Task brief »
Take the entries that follow and return exactly the lines from the one holding "rs virtuels sophistiqués" through the one holding "tilisateur.", both included. Nothing else is needed.

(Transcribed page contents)
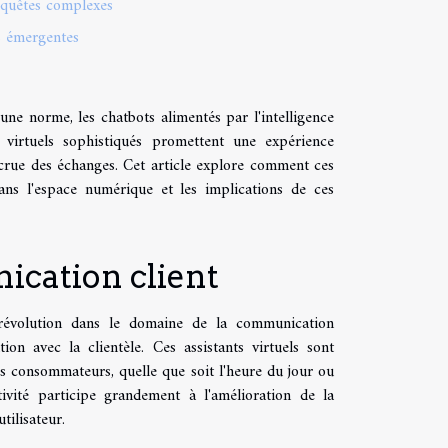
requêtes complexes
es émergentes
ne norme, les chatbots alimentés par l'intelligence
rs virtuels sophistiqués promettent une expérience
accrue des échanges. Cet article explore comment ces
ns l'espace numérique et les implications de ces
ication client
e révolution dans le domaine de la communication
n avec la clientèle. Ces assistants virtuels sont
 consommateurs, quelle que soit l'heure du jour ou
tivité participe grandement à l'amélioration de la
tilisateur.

--

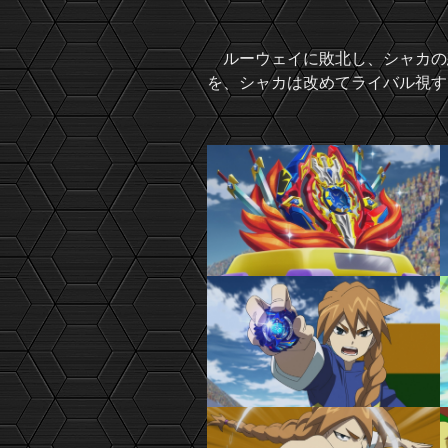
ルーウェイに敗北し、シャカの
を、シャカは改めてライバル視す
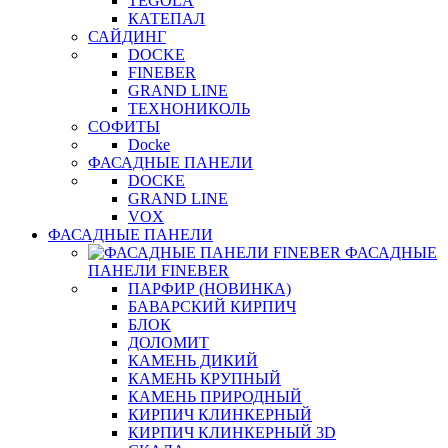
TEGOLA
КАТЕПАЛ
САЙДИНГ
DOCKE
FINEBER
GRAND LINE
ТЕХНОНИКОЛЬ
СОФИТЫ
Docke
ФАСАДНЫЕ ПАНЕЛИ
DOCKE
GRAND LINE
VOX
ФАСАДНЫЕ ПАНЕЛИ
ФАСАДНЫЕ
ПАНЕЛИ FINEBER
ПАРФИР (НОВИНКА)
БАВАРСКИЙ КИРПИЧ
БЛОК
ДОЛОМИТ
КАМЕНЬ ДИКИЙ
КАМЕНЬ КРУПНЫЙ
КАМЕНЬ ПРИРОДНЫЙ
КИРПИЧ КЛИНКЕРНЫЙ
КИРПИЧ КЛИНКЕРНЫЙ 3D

* * *

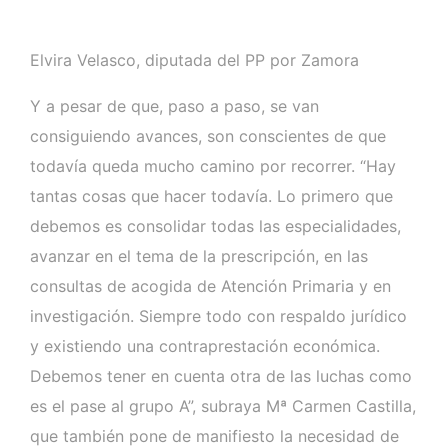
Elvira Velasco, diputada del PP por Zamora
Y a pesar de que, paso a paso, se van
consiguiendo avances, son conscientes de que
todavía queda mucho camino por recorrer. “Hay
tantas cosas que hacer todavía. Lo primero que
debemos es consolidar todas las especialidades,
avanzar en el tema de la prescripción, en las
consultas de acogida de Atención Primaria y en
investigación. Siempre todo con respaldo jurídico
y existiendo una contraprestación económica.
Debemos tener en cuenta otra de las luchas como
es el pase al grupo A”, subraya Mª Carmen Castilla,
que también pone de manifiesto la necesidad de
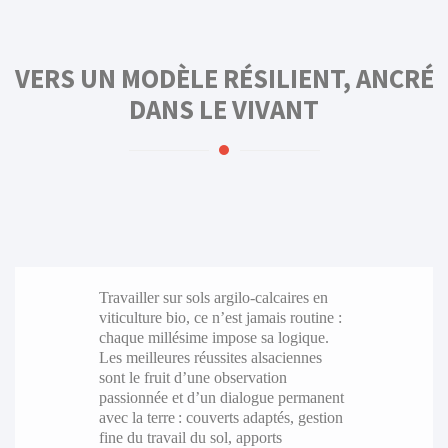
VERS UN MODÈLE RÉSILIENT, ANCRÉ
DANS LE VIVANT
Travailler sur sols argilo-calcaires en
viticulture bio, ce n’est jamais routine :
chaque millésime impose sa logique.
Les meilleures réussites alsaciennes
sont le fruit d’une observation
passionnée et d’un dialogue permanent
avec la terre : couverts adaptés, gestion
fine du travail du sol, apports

Output »
rs virtuels sophistiqués promettent une expérience
accrue des échanges. Cet article explore comment ces
ns l'espace numérique et les implications de ces
ication client
e révolution dans le domaine de la communication
n avec la clientèle. Ces assistants virtuels sont
 consommateurs, quelle que soit l'heure du jour ou
tivité participe grandement à l'amélioration de la
tilisateur.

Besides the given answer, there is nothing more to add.